The past month hasn't been kind to shareholders of Gilead Sciences (GILD -0.65%). After the stock reached an all-time high of $116.83 in November, shares have now fallen over 10% in roughly a three-week span. What's more, investors and hedge funds alike have begun piling into Gilead's chief rival on the hepatitis C front, namely AbbVie (ABBV 0.54%). The net result has been two stocks moving in drastically different directions:

GILD Chart

Cutting to the chase, this exodus out of Gilead reflects the growing concern that AbbVie might decide to significantly undercut Harvoni's $94,500 price tag, with its hepatitis C regimen of Viekirax plus Exviera, in order to curry favor with payers. Payers, for their part, have fanned these flames by publicly pleading with AbbVie to do so, even stating that the current price tags of Gilead's hep C drugs are "unsustainable."

While I have no idea whether AbbVie will go this route or how it would ultimately affect Harvoni's commercial performance, I do believe Gilead is a great long-term pick up following this dip. Here's why. 

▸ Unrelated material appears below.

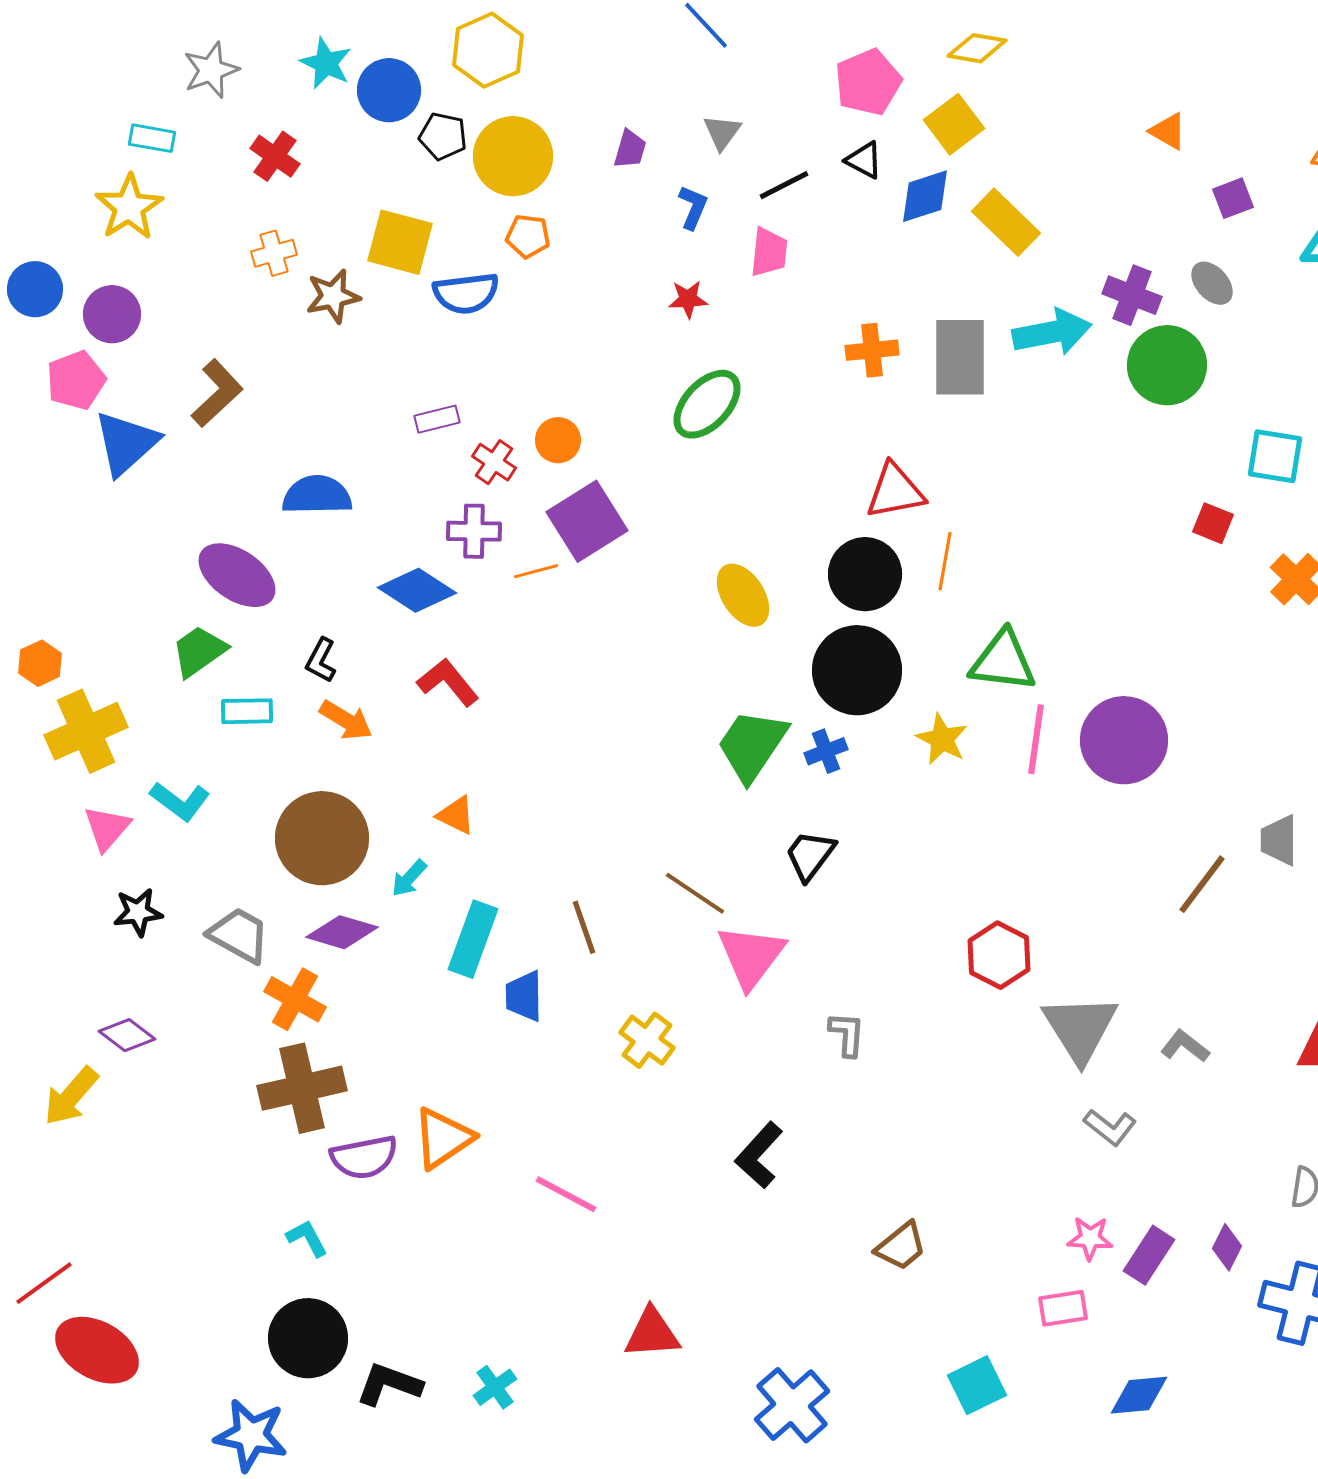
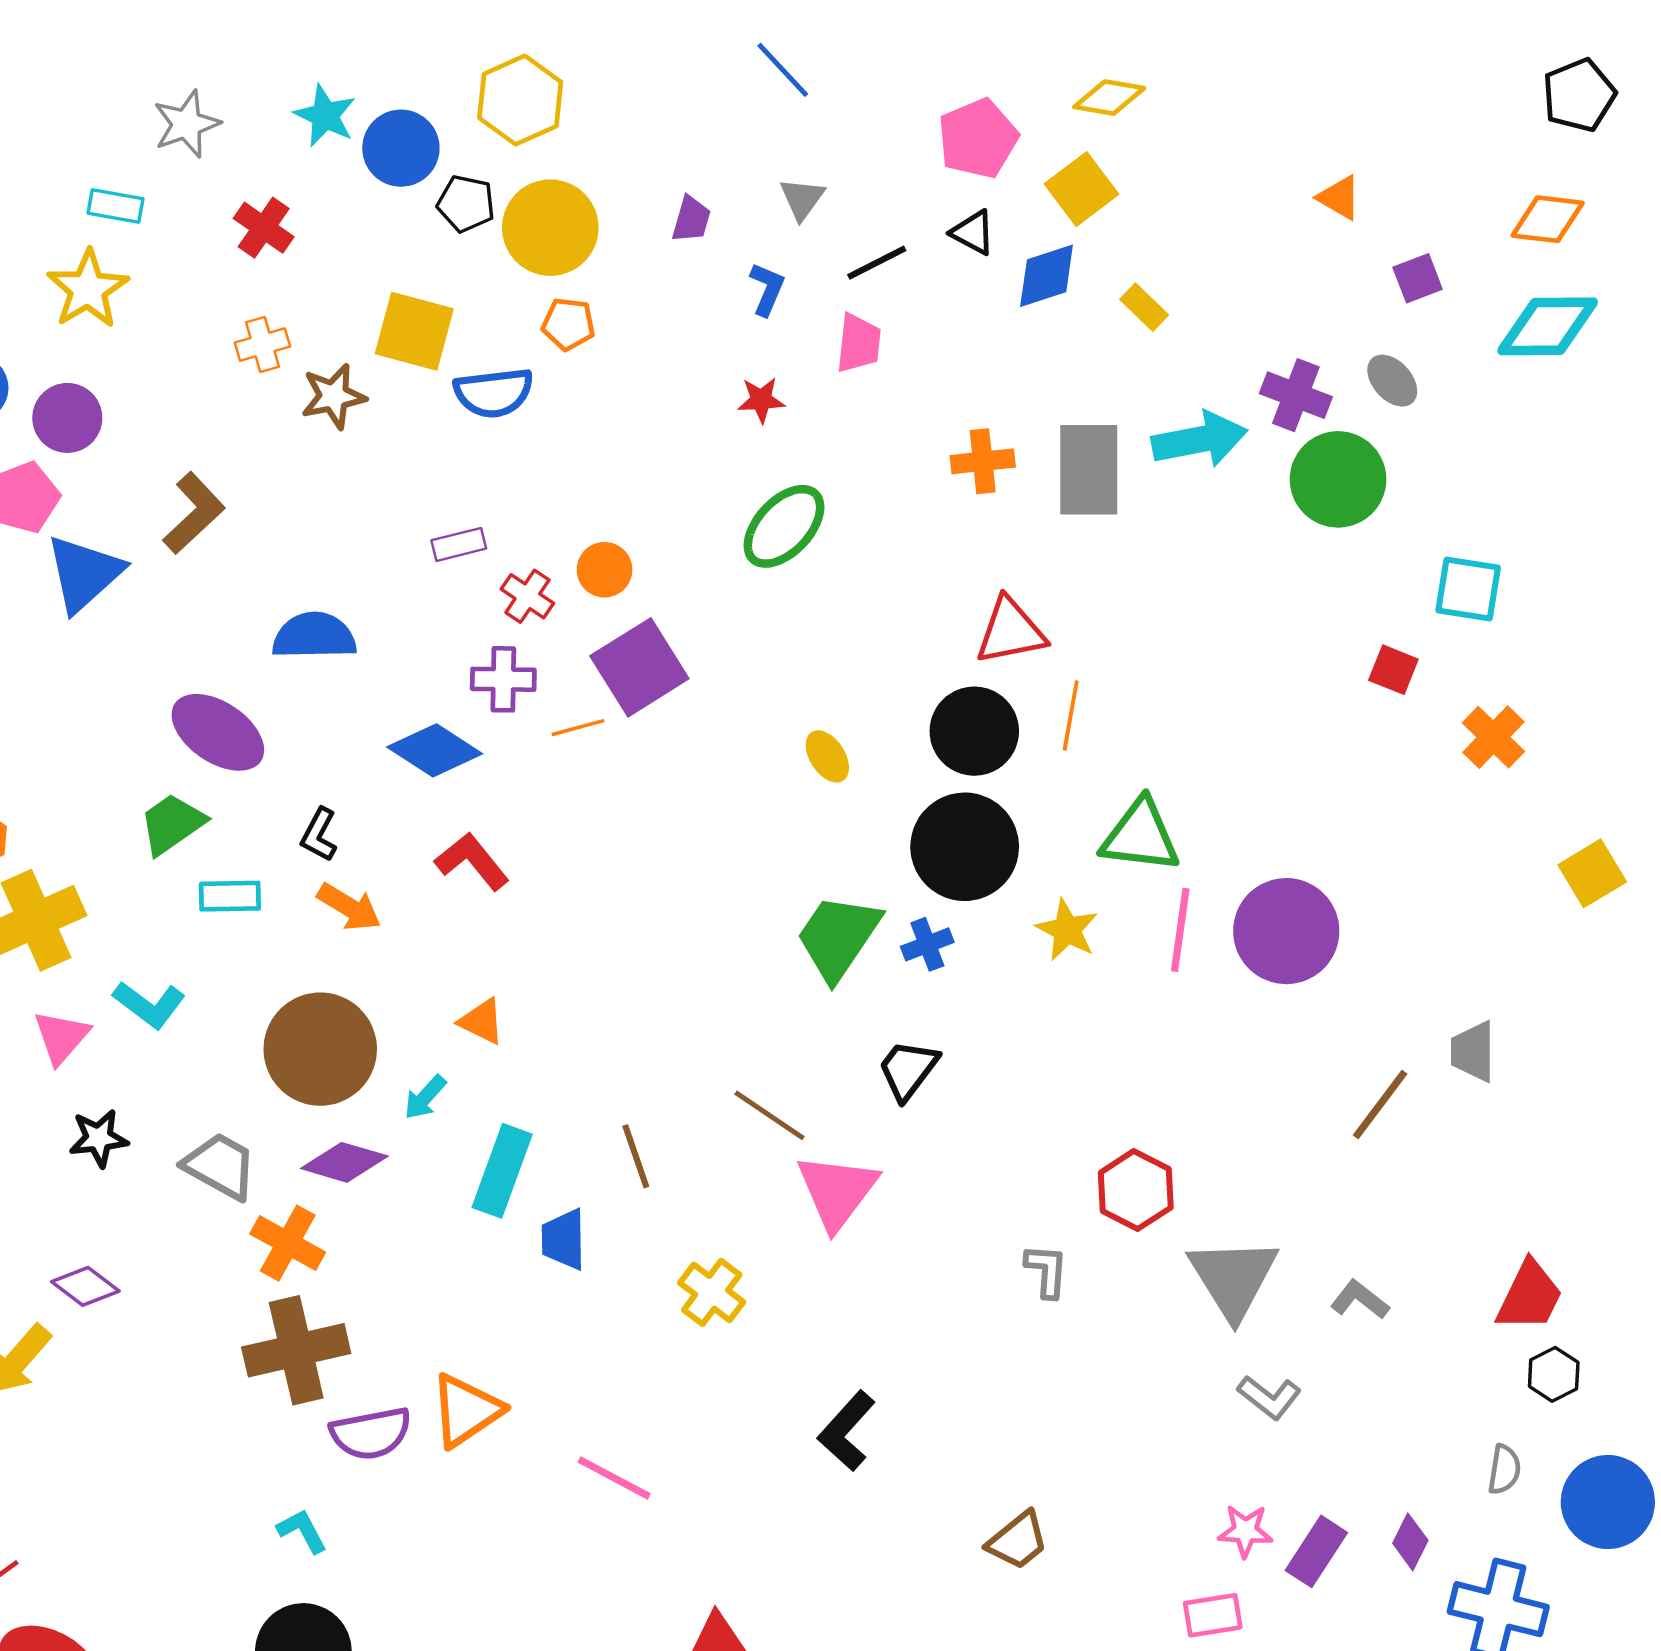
yellow rectangle: (1006, 222) -> (1144, 307), size x0.6
yellow ellipse: (743, 595) -> (827, 756), size x0.7
gray L-shape: (847, 1034) -> (1047, 1271), moved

Harvoni probably won't be wiped off the map by competition
The hepatitis C drug game has been marked by disruptive new therapies that go on to eventually completely displace their older counterparts. For example, Vertex Pharmaceuticals (VRTX -0.80%) saw sales of its hepatitis C therapy Incivek plunge by 99% in the wake of Sovaldi's approval. And Johnson & Johnson's (JNJ -2.13%) Olysio is also expected to meet the same fate following Harvoni's approval. 

Harvoni is a different animal altogether, though, With functional cure rates of 94% for genotype 1a patients, it's going to be hard to make a better mouse-trap, so to speak. The only angle left is for future therapies to lower the treatment duration. And so far, this approach hasn't worked out so well, as shown by the failure of Merck & Co.'s (MRK -0.90%) experimental therapy last month. In sum, AbbVie's rival therapy may gain some points on the pricing front, but I don't see it gaining the lion's share of the market over such a potent new therapy. 

Gilead's pipeline is a sight to behold
Gilead's string of successful acquisitions over the past decade has given it one of the most promising clinical pipelines in the business. Specifically, Gilead has clinical trials under way for at least six potential blockbuster indications, such as non-alcoholic steatohepatitis and a host of blood-based disorders, just to name a few. The monoclonal antibody Simtuzumab, in particular, looks like it could be a megablockbuster in the making, based on its diverse clinical trial program (assuming that it succeeds in the clinic).

Even so, I am doubtful that the market is placing much value in either Simtuzumab or Gilead's superb pipeline in general, given the stock's price-to-earnings ratio of a mere 18. Most of Gilead's peers are currently garnering much higher premiums, suggesting that relatively little value is being assigned to this top-notch pipeline. 

Why I'm keeping the faith
Watching a stock lose 10% in a month can be painful, especially when the underlying business seems to be going gangbusters. This is one of the main reasons taking the long view is so important. I'm not concerned about where Gilead's share price will be in a month or even a year from now. As a long-term investor, I'm more interested in how management is growing the clinical pipeline to create deep value, which is a task they've excelled at thus far. With multiple potential blockbusters in tow, top-notch management, and a strong balance sheet, I haven't lost any sleep buying more Gilead on this dip.